How do you factor #27m^3+1#?

2 Answers
Jul 3, 2016

#(3m+1)(9m^2-3m+1)#

Explanation:

This is a #color(blue)"sum of cubes"# and is factorised in general as follows.

#color(red)(|bar(ul(color(white)(a/a)color(black)(a^3+b^3=(a+b)(a^2-ab+b^2))color(white)(a/a)|)))#

#27m^3=(3m)^3" and " 1=(1)^3rArra=3m" and " b=1#

Substituting these values gives required factors.

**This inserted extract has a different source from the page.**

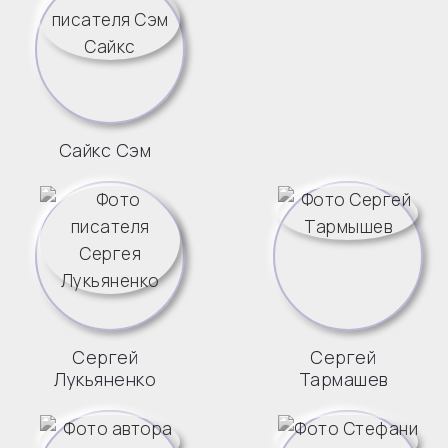
Сайкс Сэм
Сергей
Сергей
Лукьяненко
Тармашев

#rArr27m^3+1=(3m+1)(9m^2-3m+1)#

Jul 3, 2016

Using the formula for the sum of cubes.

Explanation:

We can use the formula for the sum of cubes

#(a^3+b^3)=(a+b)(a^2-ab+b^2)#

here our cubes are

#(3m)^3+1^3=(3m+1)((3m)^2-3m+1)#

#=(3m+1)(9m^2-3m+1)#.

The roots of #9m^2-3m+1# are

#m=(3\pm sqrt(9-36))/(18)=(3\pm sqrt(-27))/18#

#=(3\pm i3sqrt(3))/18=(1\pm isqrt(3))/6#

then are both complex. This means that the quadratic part cannot be factorized more with real numbers. We can write the irreducible factorization in complex numbers as

#(3m+1)(m-(1+isqrt(3))/6)(m-(1-isqrt(3))/6)#.